Oxidative stress is implicated in the development of muscle pain, weakness and fatigue, and occurs as a result of an imbalance between reactive oxygen species (ROS) and antioxidant defences. Natural astaxanthin from the alga Haematoccus pluvialis is a highly concentrated and potent antioxidant. Results from both human and model studies show that astaxanthin increases muscle endurance, lowers lactic acid and may also prevent muscle atrophy with ageing.
The effects of astaxanthin on muscle health are attributed to its ability to protect membranes from oxidation, thereby enhancing mitochondrial function, reducing inflammation and reducing muscle damage. Strong, healthy muscles play a vital role in achieving an active and healthy lifestyle, which can be supported and improved through the use of astaxanthin.

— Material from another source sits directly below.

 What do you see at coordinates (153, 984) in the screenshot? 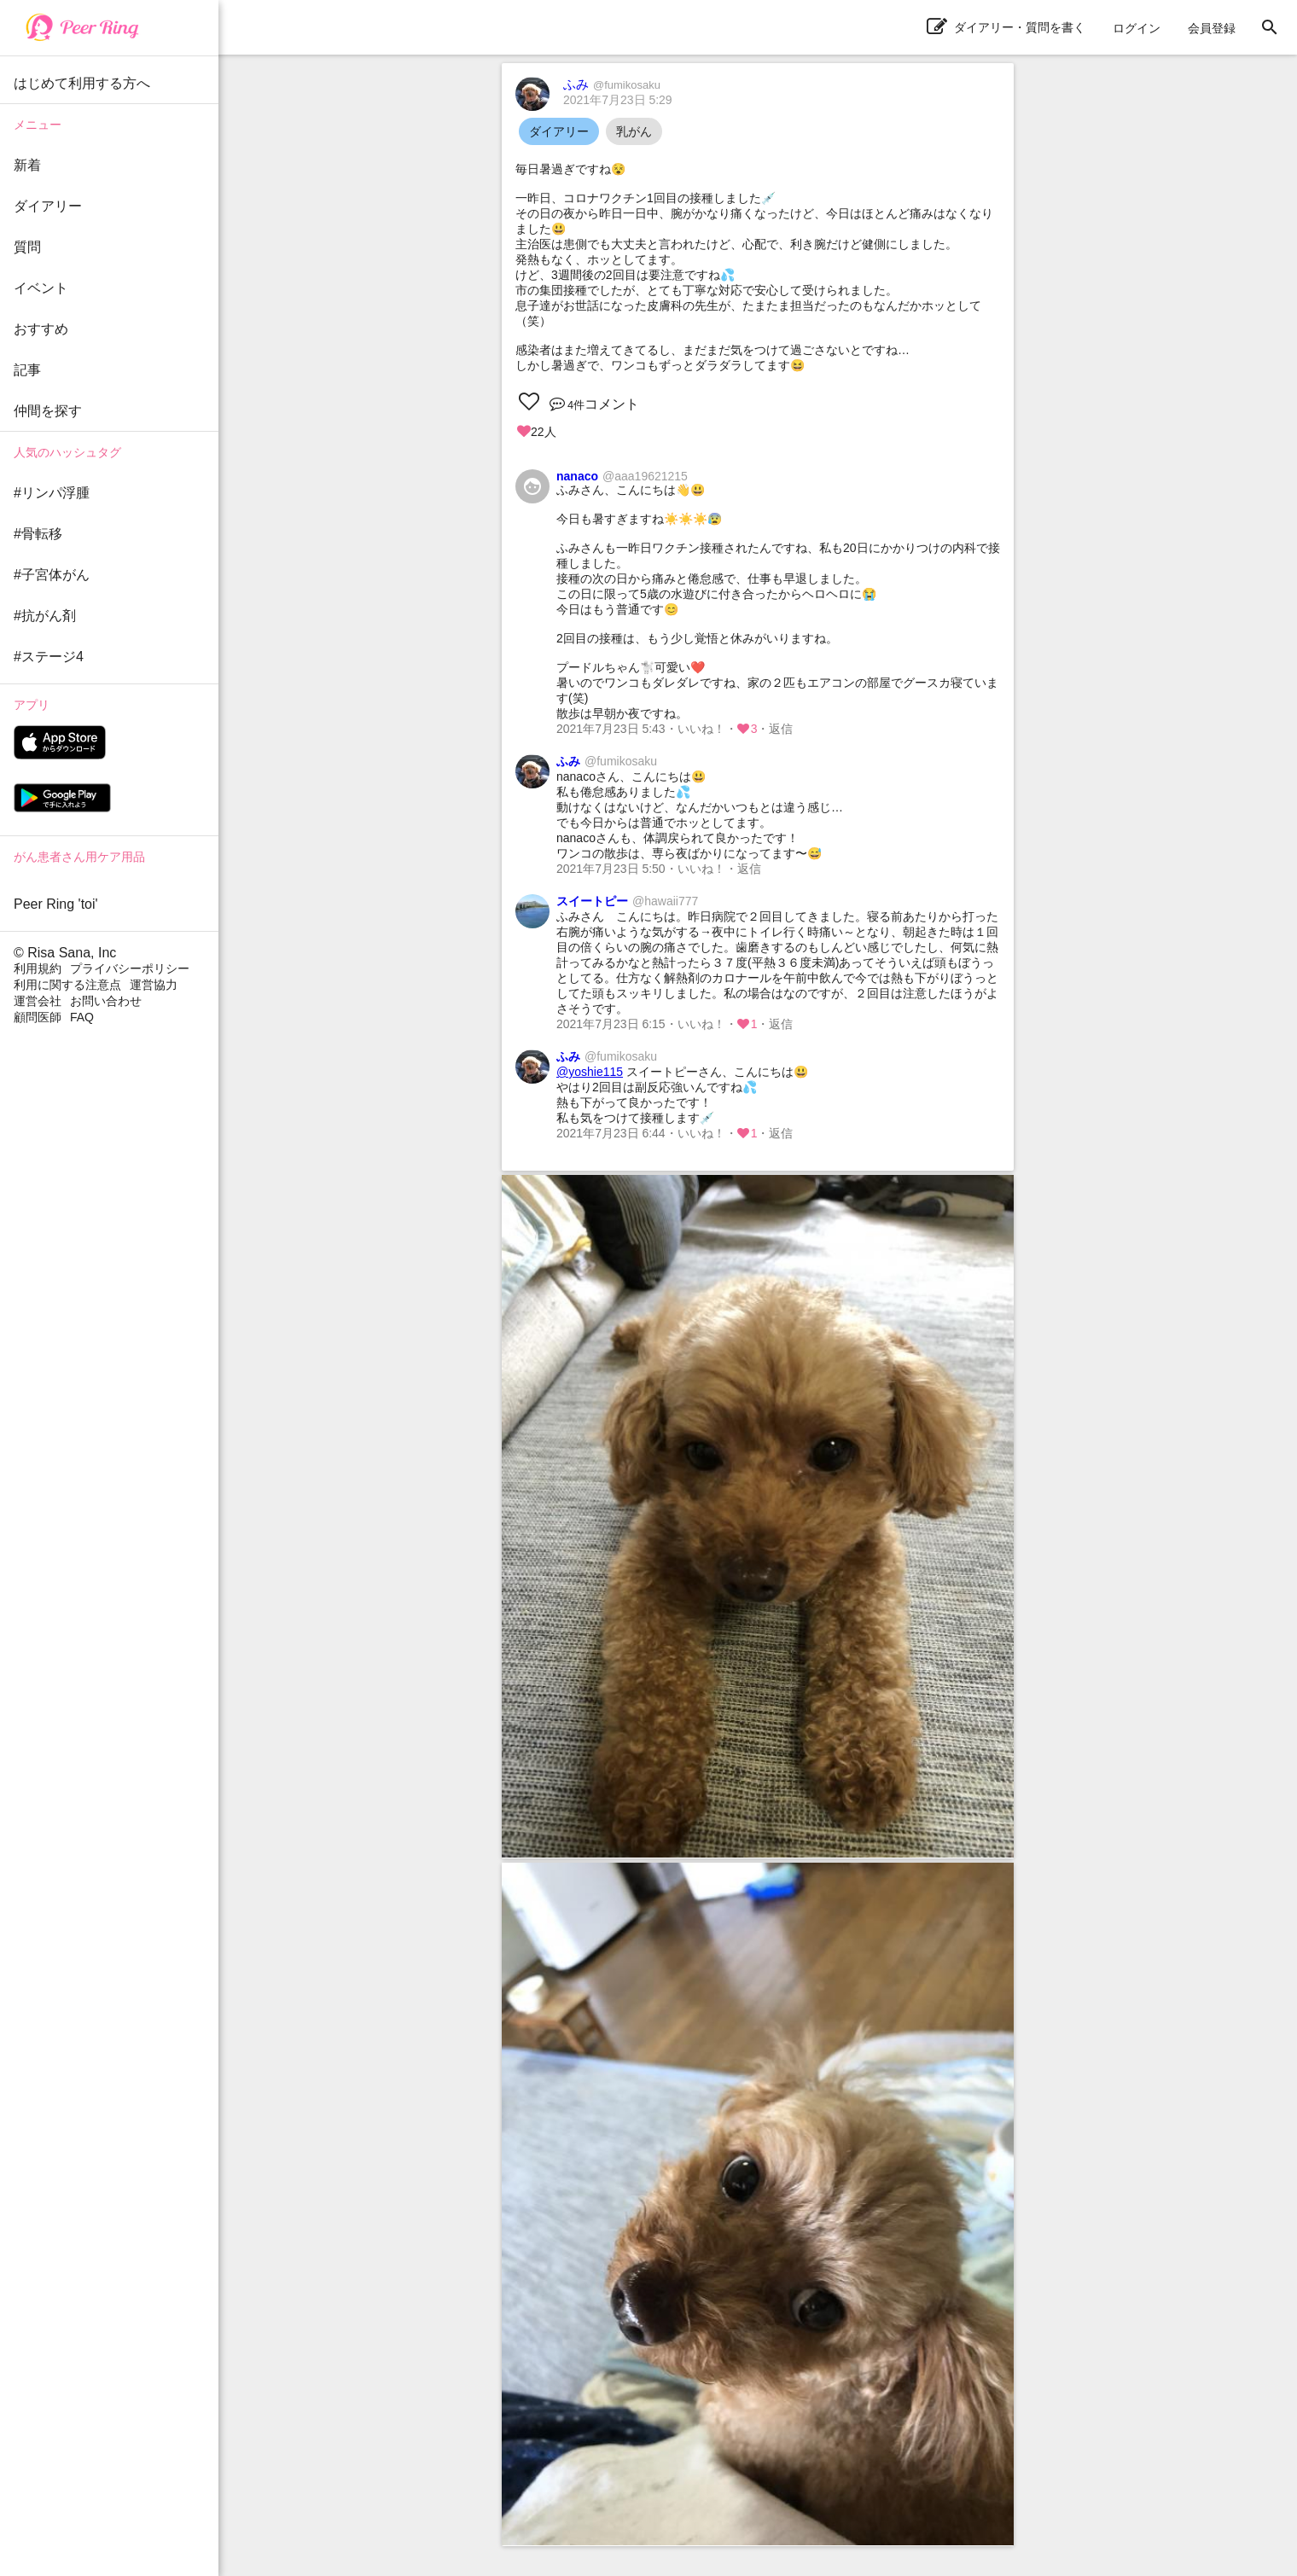 I see `運営協力` at bounding box center [153, 984].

Oxidative stress increases with age and physical activity
Oxidative stress is derived from an imbalance between reactive free radicals and antioxidant defence mechanisms and is exacerbated by physical activity. Sport and exercise generate more free radicals as a result of increased muscle fibre stress and elevated metabolism.1 Although endogenous antioxidants are increased directly after intensive exercise, protection against oxidative stress is not sufficient if left until the recovery stage.2 Furthermore, low levels of available antioxidants are hypothesised to be a main factor driving muscle atrophy and a mechanism by which muscle mass wastage occurs during the ageing process. Muscle atrophy leads to body weakness and can cause ageing individuals to be more prone to falls and injuries, as well as age-related illnesses made worse by inactivity.3
Negative effects of oxidative stress on muscles
Oxidative stress causes damage to proteins, lipids, DNA and alters the function of muscle cells, impacting muscle health and performance.1 Furthermore, it triggers inflammation by activating pro-inflammatory cytokines, leading to muscle pain, stiffness and the increased risk of injury. Oxidative stress causes damage to mitochondrial membranes, leading to a reduction in their capacity to generate energy. Mitochondria provide as much as 95% of our body’s energy, primarily by metabolising carbohydrates and fats. As a consequence of reduced mitochondrial function, muscles receive less energy, which can lead to fatigue and atrophy in ageing.1,3
The oxidation of red blood cell membranes, combined with decreased levels of mobility, can reduce the body’s ability to transport oxygen to muscles. It has been demonstrated that physical activity increases oxidation in cell membranes; and impaired mitochondrial function can also result in lowered aerobic capacity, increased levels of lactic acid build up and consequent exhaustion.4,5 In addition, increased oxidative stress can alter muscular contraction and damage enzymes that are important for the function of aerobic and anaerobic pathways, resulting in declined muscle power as well as fatigue.1
The antioxidant power of astaxanthin
Clinical studies have shown that the potent antioxidant astaxanthin from the alga Haematoccus pluvialis has benefits on muscle function and endurance. Astaxanthin, part of the carotenoid family, is found in marine species such as salmon and crustaceans. Astaxanthin is a fat-soluble antioxidant with a unique structure that enables it to span across the entire membrane and provide protection in a way that no other antioxidant can (Figure 1).6
Nishida et al. found that astaxanthin has the greatest capacity to quench singlet oxygen compared with several other antioxidants (Figure 2).7 In other in vitro systems, astaxanthin has shown antioxidant capacities up to 6,000 times stronger than vitamin C, 500 times more efficient than vitamin E and 10 times stronger than β-carotene.8 Unlike many other antioxidants, astaxanthin has been classified as a pure antioxidant and does not show any pro-oxidative effects.9
Figure 2: Capacity of different antioxidants to quench the free radical singlet oxygen7
Astaxanthin enhances muscle endurance
A randomised, double-blind study has shown that astaxanthin increases muscle endurance.10 In a study of 42 healthy men supplemented with 4mg of astaxanthin per day for six months undertaking standardised exercise tests, it was demonstrated that the average number of squats (knee bends) performed increased only in the astaxanthin treated group at three months; after six months, significant improvements were observed (Figure 3). In addition, Sawaki et al. demonstrated that a daily astaxanthin dose of 6mg per day for four weeks resulted in lower levels of lactic acid during a 1200-metre sprint (Figure 4).11 The formation of lactic acid is a result of insufficient oxygen reaching the muscles, which leads to fatigue; as such, decreased levels of lactic acid improve endurance.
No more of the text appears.